The fundamentals as outlined in ISO 55000 include:
■ Value
■ Alignment
■ Leadership
■ Assurance
Further defining these fundamentals first requires an introduction to some key terms and phrases that are used throughout all three standards:
■ Organizational objectives
■ Life cycle management
■ Decision-making process
■ Stakeholders
■ Risk-based
■ Asset management system
Let’s look deeper into those four fundamentals.
VALUE
Assets, physical or otherwise, are the source of income for the company. Any asset should provide value to the company and associated stakeholders. It is important to make this distinction early; the focus of asset management is not the asset, but rather the value of the asset to the organization. Figure 1-7 is reprinted here to drive this last point home.
Figure 1-7 The result is profit (reprinted)

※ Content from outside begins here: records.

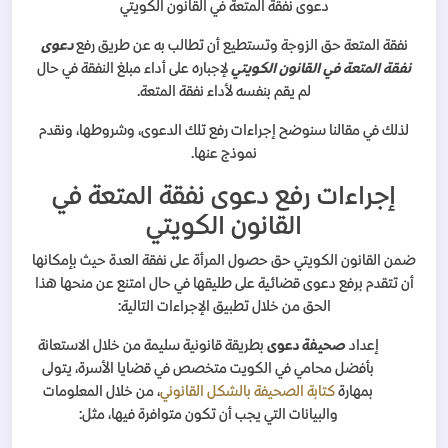
دعوى نفقة المتعة في القانون الكويتي
نفقة المتعة حق الزوجة وتستطيع أن تطالب به عن طريق رفع
دعوى
نفقة المتعة في القانون الكويتي
لإجباره على أداء مبلغ النفقة في حال
لم يقم بنفسه لأداء نفقة المتعة.
لذلك في مقالنا سنوضح إجراءات رفع تلك الدعوى، وشروطها، ونقدم
نموذج عنها.
إجراءات رفع دعوى نفقة المتعة في
القانون الكويتي
ضمن القانون الكويتي حق حصول المرأة على نفقة العدة حيث بإمكانها
أن تتقدم برفع دعوى قضائية على طليقها في حال امتنع عن منحها هذا
الحق من خلال تطبيق الإجراءات التالية:
إعداد
صحيفة دعوى
بطريقة قانونية سليمة من خلال الاستعانة
بأفضل محامي في الكويت متخصص في قضايا الأسرة، يتولى
بمهارة
كتابة الصحيفة بالشكل القانوني
، من خلال المعلومات
والبيانات التي يجب أن تكون متوافرة فيها، مثل:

To make the asset-to-value connection, participants in ISO 55000 are required to present a clear statement aligning the organizational objectives with the asset management objectives. What are your organizational objectives? Have they been communicated to you? This will become a significantly important phrase. List your organizational objectives here:
Additionally, a life cycle management approach must be used to identify when and to what degree the assets will demonstrate the value that is anticipated. Remember, the life cycle of an asset doesn’t end when it is no longer useful to your organization. The asset may have life and value at another facility. The term used to describe the asset’s time of use in your facility is its asset life.
In terms of life cycle, or stages of its life cycle, ISO 55000 makes it clear that the organization must be conscious of the need for the asset, and the performance of the asset over the different levels (read that as ‘evolutions’) of its time in the organization. Furthermore, there has to be some analytical study of its performance and status during those stages of its life cycle. In other words, your organization has to have the metrics or Key Performance Indicators (KPIs) in place to determine if the asset performance is returning value.

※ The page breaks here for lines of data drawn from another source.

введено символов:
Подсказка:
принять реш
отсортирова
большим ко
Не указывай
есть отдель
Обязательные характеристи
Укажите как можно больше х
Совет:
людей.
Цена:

Can you list three asset performance metrics used at your company that demonstrate value-to-performance? List those here:
1. |
2. |
3. |
I can think of a few that might be helpful to consider:
■ Cost of goods sold
■ Conversion costs
■ Maintenance as a percentage of total Replacement Asset Value (RAV)

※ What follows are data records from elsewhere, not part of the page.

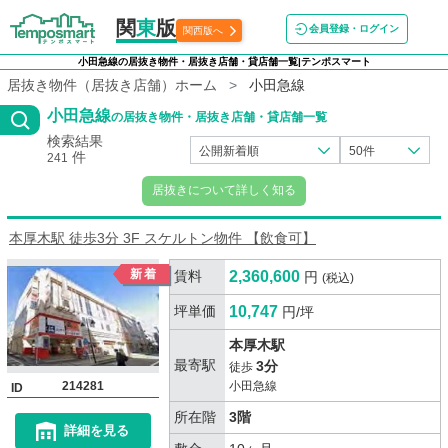
関
東
版
会員登録・ログイン
関西版へ
小田急線の居抜き物件・居抜き店舗・貸店舗一覧|テンポスマート
居抜き物件（居抜き店舗）ホーム
小田急線
小田急線
の居抜き物件・居抜き店舗・貸店舗一覧
検索結果
公開新着順
50件
件
241
居抜きについて詳しく知る
本厚木駅 徒歩3分 3F スケルトン物件 【飲食可】
賃料
2,360,600
円
(税込)
坪単価
10,747
円/坪
本厚木駅
最寄駅
3分
徒歩
214281
小田急線
ID
所在階
3階
詳細を見る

■ Total Effective Equipment Performance (TEEP)
The formula for TEEP is:
Utilization Time % x Availability % x Performance Efficiency % x Quality Rate %
It is essentially Overall Equipment Effectiveness (OEE) with the Utilization value added.
The description of the ‘value’ term concludes with a notice of the requirement to establish the decision-making criteria to be used. This decision-making process must reflect the stakeholder’s needs and define the value of the decision being made. It will be interesting to note in the follow-on standards that ‘stakeholder’ refers to: customers, government regulatory agencies, and others who have a concern for the proper function of your organization’s assets. This includes the employees of an organization. It is not overly common in the United States to ask the customer what they think of your asset management plan. Their input is not generally sought, but customers always seem to be the victim of whatever asset strategy the company comes up with.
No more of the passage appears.